Database indexes make a difference.
Since my last blog post the R program that is processing The Equity files has been running 24 hours a day and as of Saturday it reached 1983. However, I noticed that the time it took to process each issue was getting longer and it seemed that this is taking far too long in general.
I went back to an earlier idea I had to add more indexes to the tables in the MySql database of results. I had been reluctant to do this since adding an additional index to a database table can make updating that table take longer due to the increased time to update the additional index. At first I added an index just to the `entities_people` table to have an index on the name column. [KEY `names` (`name`)] Adding this index made no visible difference to the processing time, likely because this table already had an index to keep the name column unique. [UNIQUE KEY `name_UNIQUE` (`name`)]

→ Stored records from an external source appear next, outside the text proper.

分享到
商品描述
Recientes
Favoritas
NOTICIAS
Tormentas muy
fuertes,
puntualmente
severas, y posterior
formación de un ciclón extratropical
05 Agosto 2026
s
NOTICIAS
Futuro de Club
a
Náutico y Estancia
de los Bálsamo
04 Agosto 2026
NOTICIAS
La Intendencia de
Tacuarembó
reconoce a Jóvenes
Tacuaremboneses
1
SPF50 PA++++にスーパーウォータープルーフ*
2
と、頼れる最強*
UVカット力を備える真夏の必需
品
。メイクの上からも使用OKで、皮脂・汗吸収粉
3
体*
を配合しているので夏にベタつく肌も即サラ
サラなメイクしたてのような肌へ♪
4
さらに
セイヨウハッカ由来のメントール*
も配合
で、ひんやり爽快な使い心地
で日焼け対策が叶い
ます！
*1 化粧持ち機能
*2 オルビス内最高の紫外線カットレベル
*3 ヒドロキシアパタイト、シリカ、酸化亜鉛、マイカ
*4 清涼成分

Then I added indexes to the cross reference tables that relate each of the entities (people, locations, organizations) to the source documents. [KEY `ids` (`id_entities_person`,`id_source_document`)]
After adding these indexes, processing time really sped up. During the short time I have spent writing these paragraphs three months of editions have been processed. Its no surprise that adding indexes also improved the response time of web pages returning results from the database.

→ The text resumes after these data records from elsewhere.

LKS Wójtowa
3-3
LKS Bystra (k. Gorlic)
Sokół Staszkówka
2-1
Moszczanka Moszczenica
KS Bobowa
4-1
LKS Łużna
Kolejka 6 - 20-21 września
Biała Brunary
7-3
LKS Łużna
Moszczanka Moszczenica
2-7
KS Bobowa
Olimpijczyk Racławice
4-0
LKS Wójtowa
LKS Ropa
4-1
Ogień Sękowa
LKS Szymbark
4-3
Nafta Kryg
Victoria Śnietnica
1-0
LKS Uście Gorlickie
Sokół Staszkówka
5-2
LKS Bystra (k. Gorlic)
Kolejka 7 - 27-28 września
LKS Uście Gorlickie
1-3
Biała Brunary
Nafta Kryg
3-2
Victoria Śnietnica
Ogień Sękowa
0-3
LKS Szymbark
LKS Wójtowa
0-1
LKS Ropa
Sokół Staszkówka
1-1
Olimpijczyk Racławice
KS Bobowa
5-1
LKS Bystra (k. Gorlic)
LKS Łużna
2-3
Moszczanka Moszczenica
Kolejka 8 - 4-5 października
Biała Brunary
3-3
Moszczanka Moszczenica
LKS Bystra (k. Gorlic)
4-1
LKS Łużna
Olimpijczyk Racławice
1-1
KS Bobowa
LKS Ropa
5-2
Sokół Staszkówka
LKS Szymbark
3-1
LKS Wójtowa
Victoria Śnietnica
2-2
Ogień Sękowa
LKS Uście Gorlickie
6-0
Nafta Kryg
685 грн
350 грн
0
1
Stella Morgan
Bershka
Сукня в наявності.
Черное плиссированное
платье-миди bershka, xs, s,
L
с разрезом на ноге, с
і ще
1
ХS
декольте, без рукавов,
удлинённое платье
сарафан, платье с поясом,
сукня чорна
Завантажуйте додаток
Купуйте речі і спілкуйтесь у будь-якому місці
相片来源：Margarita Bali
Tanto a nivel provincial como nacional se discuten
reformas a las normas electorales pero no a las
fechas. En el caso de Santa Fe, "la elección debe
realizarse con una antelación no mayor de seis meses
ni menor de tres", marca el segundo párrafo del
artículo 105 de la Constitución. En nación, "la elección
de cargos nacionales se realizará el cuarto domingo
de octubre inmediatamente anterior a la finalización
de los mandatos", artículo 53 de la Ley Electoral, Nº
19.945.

Browse The Equity by topic on this basic web site.
A simple web site is now available to browse by topic and issue. As you can see, thousands of person, location and organization entities have been extracted. Currently only the first 10,000 of them are listed in search results given I don’t want to cause the people hosting this web site any aggravation with long running queries on their server. I plan to improve the searching so that it’s possible to see all of the results but in smaller chunks. I would like to add a full text search, but I am somewhat concerned about that being exploited to harm the web site.
As of today there is a list of issues and for each issue there is a list of the people, organizations and locations that appear in it. All of the issues that an entity’s name appears in can also be listed, such as the Quyon Fair. Do you see any problems in the data as presented? Are there other ways you would like to interact with it? I plan to make the database available for download in the future, once I get it to a more finalized form.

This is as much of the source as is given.